By Gediminas Lesutis
People’s responses to large infrastructure projects – railways, bridges, highways – are rarely neutral. To some, these projects represent powerful social and political promises of transformative change and a brighter future. To others, they mean evictions and the disruption of livelihoods.
The reaction of Kenyans to the country’s Standard Gauge Railway, dubbed the Madaraka Express, is no different.
In 2017, Kenya finished the railway’s first phase, which connects the Port of Mombasa to the country’s interior. Its second phase stops abruptly in Naivasha, a town 120km northwest of the capital, Nairobi.
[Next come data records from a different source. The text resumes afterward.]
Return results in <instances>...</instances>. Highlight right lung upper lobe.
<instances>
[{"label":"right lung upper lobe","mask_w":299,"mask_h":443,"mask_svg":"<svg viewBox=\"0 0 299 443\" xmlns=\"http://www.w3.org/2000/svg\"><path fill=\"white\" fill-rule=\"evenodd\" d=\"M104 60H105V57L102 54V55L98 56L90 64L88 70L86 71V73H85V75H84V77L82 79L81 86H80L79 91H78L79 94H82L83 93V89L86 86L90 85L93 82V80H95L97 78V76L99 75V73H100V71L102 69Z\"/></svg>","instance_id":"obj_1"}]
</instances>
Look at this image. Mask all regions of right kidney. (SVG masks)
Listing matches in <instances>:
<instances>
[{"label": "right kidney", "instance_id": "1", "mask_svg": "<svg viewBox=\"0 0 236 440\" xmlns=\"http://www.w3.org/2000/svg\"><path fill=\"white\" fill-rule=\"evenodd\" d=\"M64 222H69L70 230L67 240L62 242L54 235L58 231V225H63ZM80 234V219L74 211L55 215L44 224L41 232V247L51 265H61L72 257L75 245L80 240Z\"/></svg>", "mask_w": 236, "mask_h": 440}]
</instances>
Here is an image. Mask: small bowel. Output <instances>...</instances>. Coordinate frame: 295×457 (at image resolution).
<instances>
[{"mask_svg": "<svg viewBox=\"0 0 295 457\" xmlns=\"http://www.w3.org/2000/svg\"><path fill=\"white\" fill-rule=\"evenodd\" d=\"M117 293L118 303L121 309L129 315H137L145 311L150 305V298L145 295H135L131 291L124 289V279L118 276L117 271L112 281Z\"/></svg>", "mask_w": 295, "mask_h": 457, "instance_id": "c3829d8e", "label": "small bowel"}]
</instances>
Ultimately, the railway is planned to reach Kenya’s border with Uganda at Malaba, helping further to connect East Africa’s regional transport and trade.
Alongside other large projects, such as a transport corridor from the Lamu Port to South Sudan and Ethiopia, the Standard Gauge Railway is central to Kenya’s current national development policy, Vision 2030.
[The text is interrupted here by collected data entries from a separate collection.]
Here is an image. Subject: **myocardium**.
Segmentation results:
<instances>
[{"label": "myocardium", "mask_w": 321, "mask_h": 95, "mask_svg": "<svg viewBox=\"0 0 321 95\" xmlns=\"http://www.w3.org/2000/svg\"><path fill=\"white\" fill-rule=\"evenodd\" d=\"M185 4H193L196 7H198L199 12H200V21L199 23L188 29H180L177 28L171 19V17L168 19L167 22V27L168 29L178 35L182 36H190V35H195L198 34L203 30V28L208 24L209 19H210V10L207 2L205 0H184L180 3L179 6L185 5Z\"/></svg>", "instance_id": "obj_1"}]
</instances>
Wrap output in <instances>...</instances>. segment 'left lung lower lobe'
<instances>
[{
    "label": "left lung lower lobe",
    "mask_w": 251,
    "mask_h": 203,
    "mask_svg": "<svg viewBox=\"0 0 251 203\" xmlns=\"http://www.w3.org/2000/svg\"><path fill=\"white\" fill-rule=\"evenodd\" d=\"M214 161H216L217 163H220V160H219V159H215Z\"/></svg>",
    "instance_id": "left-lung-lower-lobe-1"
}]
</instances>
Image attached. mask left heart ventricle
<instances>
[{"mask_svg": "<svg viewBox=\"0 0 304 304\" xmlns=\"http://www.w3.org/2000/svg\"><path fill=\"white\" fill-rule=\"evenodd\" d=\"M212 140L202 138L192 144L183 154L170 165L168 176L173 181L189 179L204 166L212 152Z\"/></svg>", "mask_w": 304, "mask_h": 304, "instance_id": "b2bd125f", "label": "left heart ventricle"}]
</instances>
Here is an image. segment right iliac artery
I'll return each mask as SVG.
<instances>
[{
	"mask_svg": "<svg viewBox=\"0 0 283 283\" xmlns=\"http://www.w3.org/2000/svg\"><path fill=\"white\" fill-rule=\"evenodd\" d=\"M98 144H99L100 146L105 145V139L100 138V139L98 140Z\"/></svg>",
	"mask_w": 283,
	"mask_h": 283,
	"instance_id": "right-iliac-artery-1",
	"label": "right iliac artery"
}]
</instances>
The policy frames these mega-projects as key to attracting the private sector interest needed to fuel economic growth, increase exports and alleviate poverty. From this perspective, the new railway is a powerful symbol of development, change, and national pride.
But there’s a flip side. In my earlier research on the impact of the railway project, I looked at evictions, displacement, and the interruption of livelihoods. In my new study, I sought to examine how people cope with these disruptions in their lives.
The resounding response? This mega-project has yet to bring the promised positive changes. My latest research builds on my earlier work, which showed that the project increased socio-economic inequalities across Kenya. I demonstrated that mega-projects tend to represent only the state’s and business elites’ interests.
In this study, I further explore how those most disadvantaged to experience the changes brought by mega-projects.
Villages cut in two
I undertook more than five months of fieldwork between November 2018 and January 2020 in different urban, peri-urban and rural locations between Mombasa and Narok in the country’s southwest. I interviewed more than 200 people to better understand whether and how the new railway had affected their lives.
Makueni County is located in the south-eastern part of Kenya. Some of the county’s small villages, such as Kima, home to over 400 people, were cut into two when the railway was built. An embankment and fence runs right through what was once a single village. Previously, residents could visit their neighbours and relatives in less than 15 minutes. Today, it takes one hour to reach the closest underpass that connects Kima.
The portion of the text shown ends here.